Le tembló la mano y la linterna cayó. Antes de encenderla de nuevo, observó que una tenue luz se filtraba por miles de cuencas oculares; motas de polvo danzaban en el aire.

Crocker comentó a Whittlesey que necesitaba dar un corto paseo, para estar solo un rato… y no había regresado.

La vegetación de esta zona es muy extraña. Predominan las cicadales y los helechos. Lástima que no disponga de tiempo para dedicarlo a su estudio. Hemos utilizado una variedad particularmente resistente como material de embalaje para las cajas. Deja que Jorgensen eche un vistazo, si le interesa.

Espero estar contigo dentro de un mes en el Club de los Exploradores, celebrando nuestro éxito con unas rondas de dry martinis y un buen Macanudo. Hasta entonces, sé que puedo confiarte este material y mi reputación.

Tu colega,

WHITTLESEY

Introdujo la carta bajo la tapa de la caja.

—Carlos, quiero que lleves esta caja a Porto de Mós y me esperes allí. Si no me he reunido contigo dentro de dos semanas, habla con el coronel Soto. Pídele que la envíe al museo por avión con el resto de las cajas, tal como habíamos acordado. Él pagará tus honorarios.

Carlos lo miró.

—No lo entiendo —dijo—. ¿Va a quedarse aquí solo?

Whittlesey sonrió, encendió otro cigarrillo y siguió matando garrapatas.

—Alguien ha de llevarse la caja. Tal vez puedas alcanzar a Maxwell antes de llegar al río. Necesito un par de días para buscar a Crocker.

Carlos se dio una palmada en la rodilla.

—¡Está loco! No puedo dejarle solo. Si le abandono, morirá aquí, en la selva,
señor,
y sus huesos serán pasto de los monos aulladores. Hemos de regresar juntos; es lo mejor.

Whittlesey negó con la cabeza, impaciente.

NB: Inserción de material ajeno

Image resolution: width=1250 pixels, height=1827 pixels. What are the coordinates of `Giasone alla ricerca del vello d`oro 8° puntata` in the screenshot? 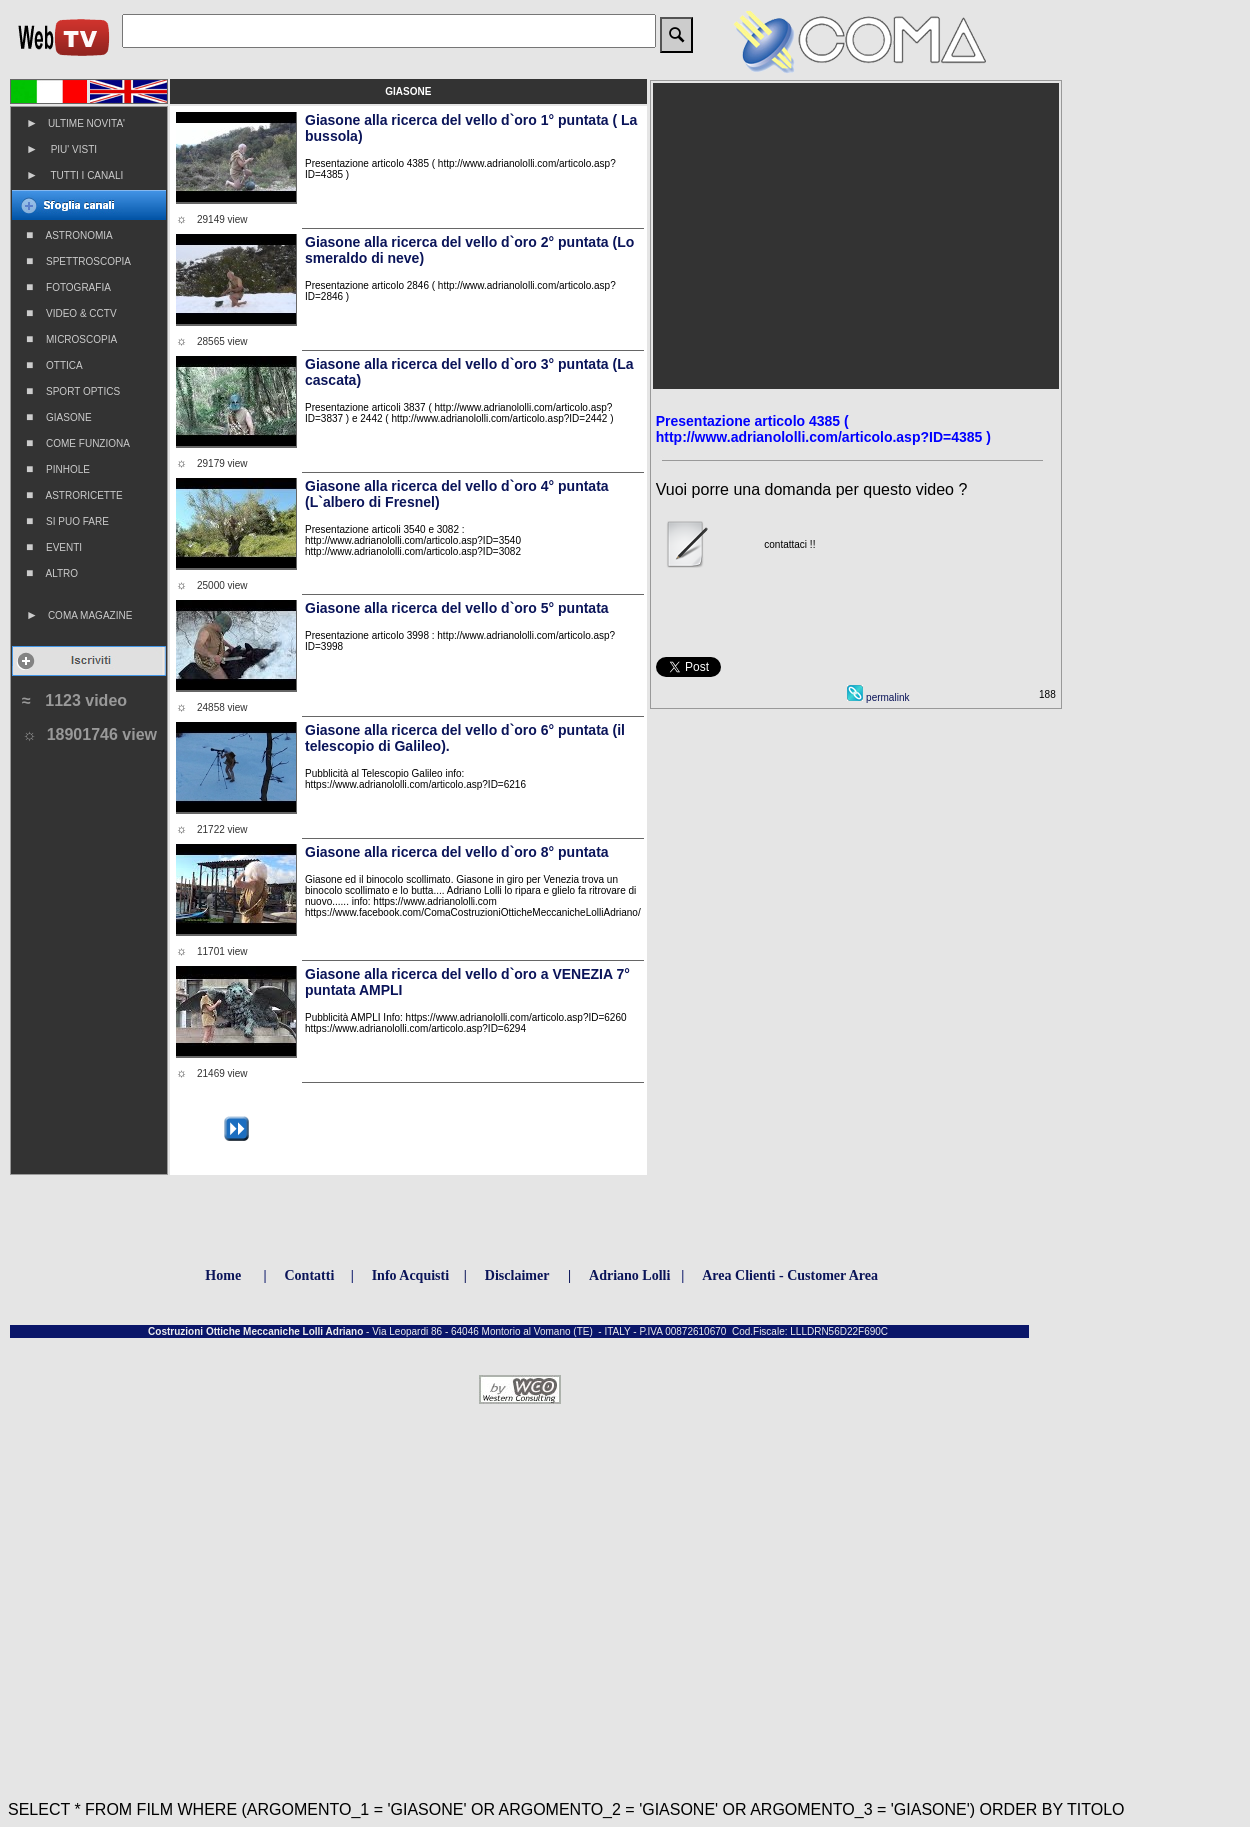 It's located at (457, 852).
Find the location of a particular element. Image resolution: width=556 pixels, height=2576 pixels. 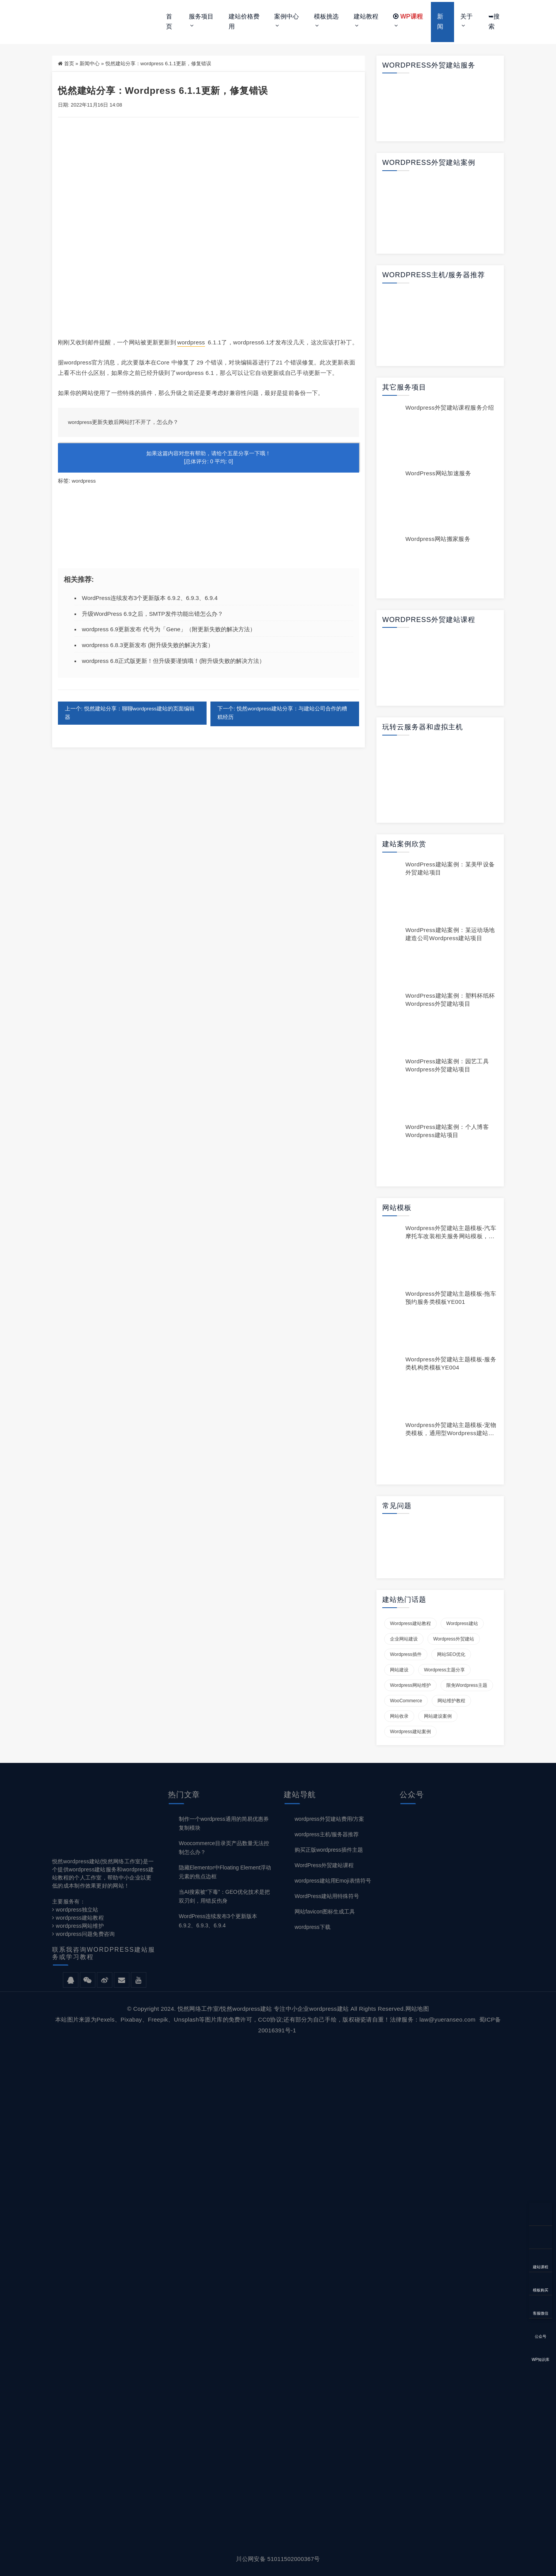 制作一个wordpress通用的简易优惠券复制模块 is located at coordinates (224, 1823).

—Saca el mercurocromo, la quinina y la cecina de tu mochila —dijo, mientras se ponía de nuevo el calcetín sucio y se anudaba la bota.

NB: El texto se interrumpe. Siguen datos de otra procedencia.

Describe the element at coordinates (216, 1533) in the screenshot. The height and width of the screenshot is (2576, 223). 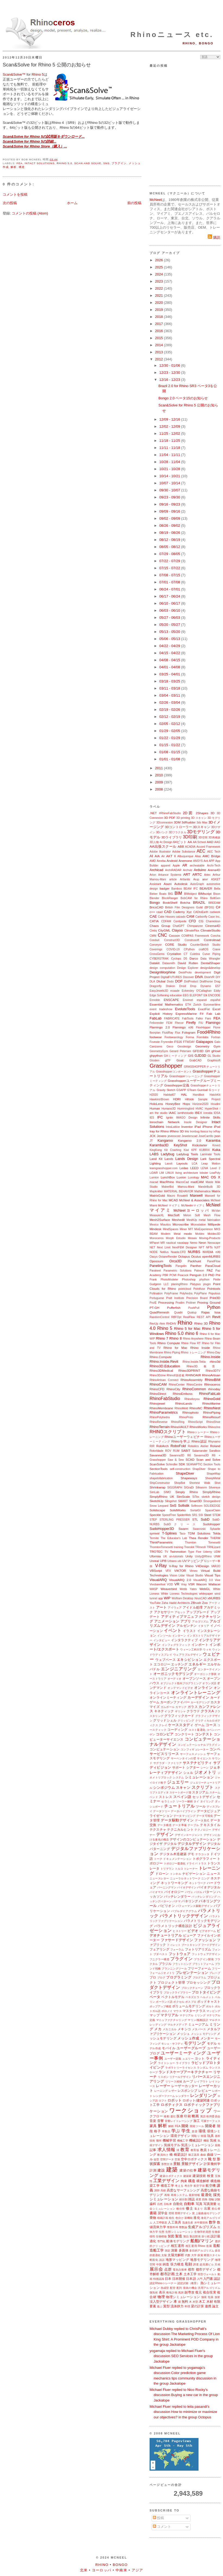 I see `Tekla` at that location.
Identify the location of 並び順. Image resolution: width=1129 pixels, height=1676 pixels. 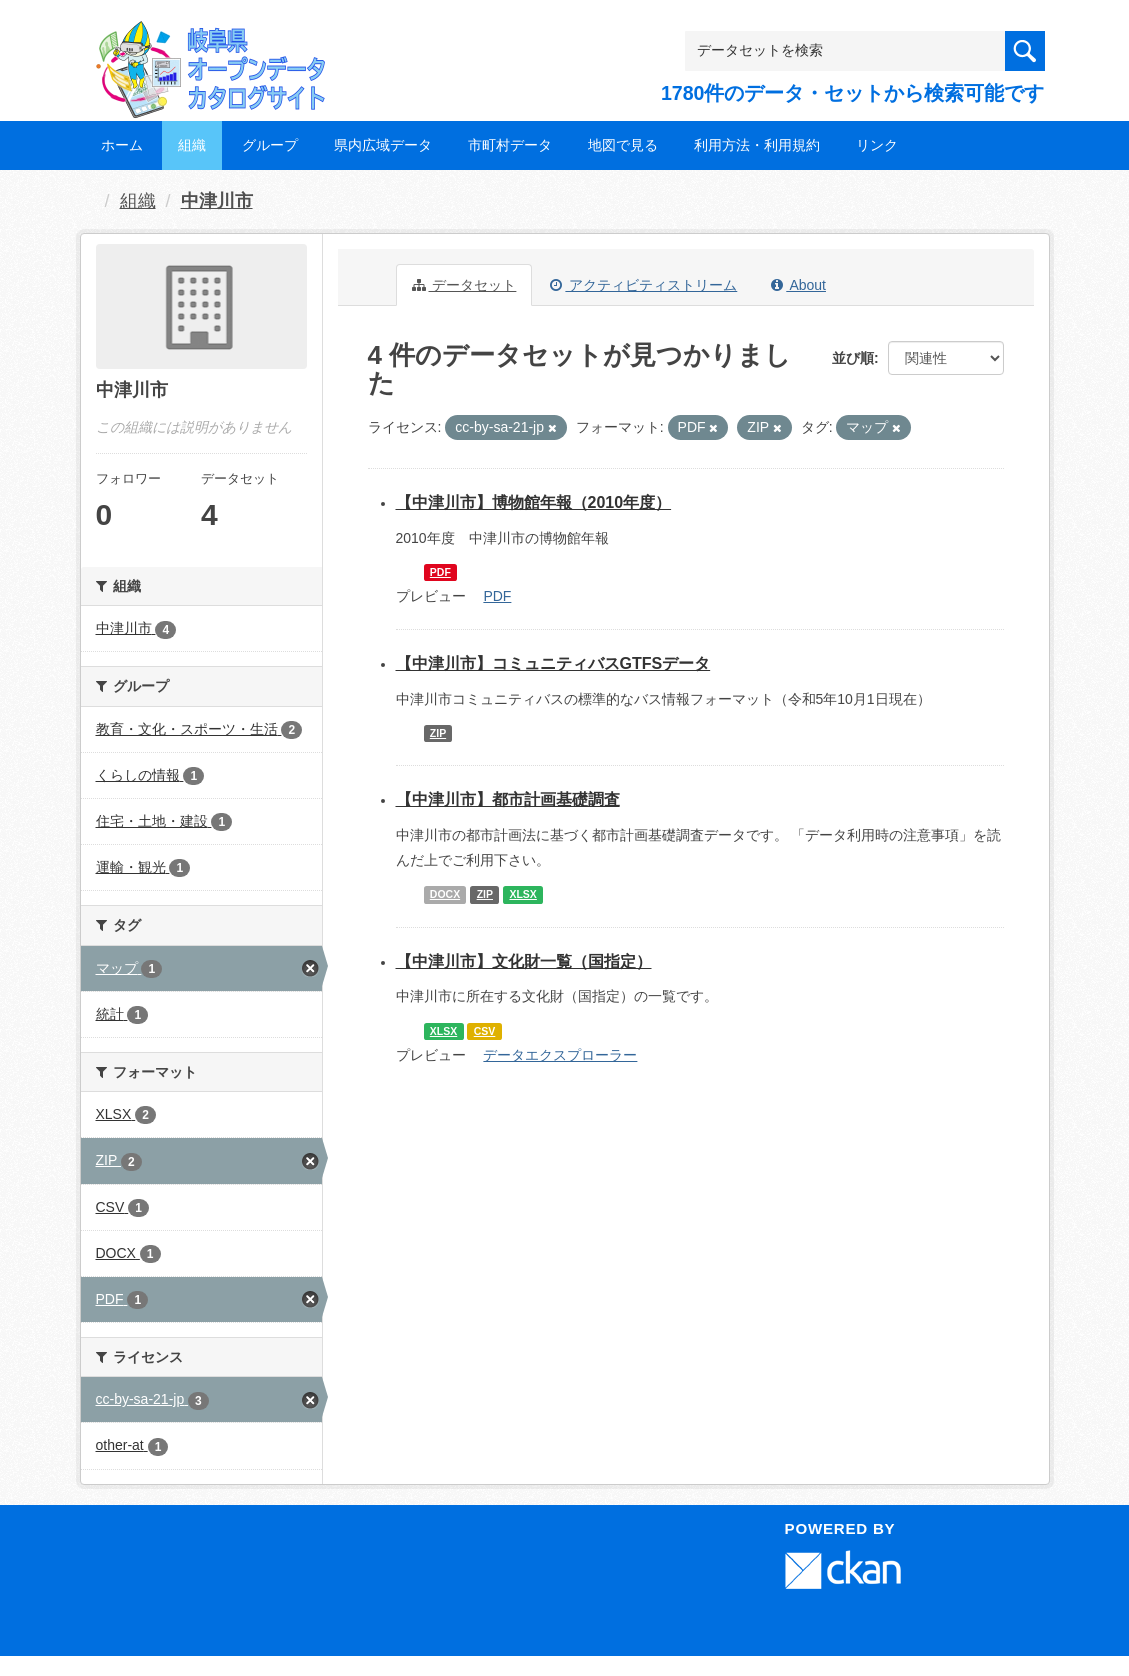 (853, 358).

Protestando, Carlos empezó a quitarse la mochila. Whittlesey se rascó las picaduras de insectos de la nuca y miró hacia la cumbre de Cerro Gordo.

—Me harán preguntas,
señor.
Pensarán que le abandoné. Será muy malo para mí —decía atropelladamente Carlos, al tiempo que colocaba los objetos solicitados en la mochila de Whittlesey—. Las moscas
cabouri
le comerán vivo —añadió. Se acercó a la caja y la cerró—. Volverá a enfermar de malaria, y esta vez morirá. Me quedaré con usted.

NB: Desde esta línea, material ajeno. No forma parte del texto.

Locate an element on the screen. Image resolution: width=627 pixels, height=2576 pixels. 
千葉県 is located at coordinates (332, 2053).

Whittlesey contempló los mechones blancos como la nieve pegados a la frente sudorosa de Carlos; su cabello era negro como el azabache el día anterior, antes de que entrara en la cabaña. Carlos le sostuvo la mirada un momento y luego bajó la vista.


Adiós
—dijo, y desapareció entre la maleza.

Ya avanzada la tarde, Whittlesey reparó en que espesas nubes bajas volvían a cubrir Cerro Gordo. Durante los últimos kilómetros había seguido un antiguo camino de origen desconocido, apenas un pasadizo estrecho entre la maleza. El sendero se abría paso entre los pantanos de aguas negras que rodeaban la base del
tepui,
la meseta selvática que se extendía ante él. Poseía la lógica de una senda humana, pensó; avanzaba con un propósito determinado, a diferencia de las trazadas por animales, que solían ser erráticas; conducía a una cañada profunda horadada en la cima del
tepui
cercano. Crocker habría tomado esa ruta.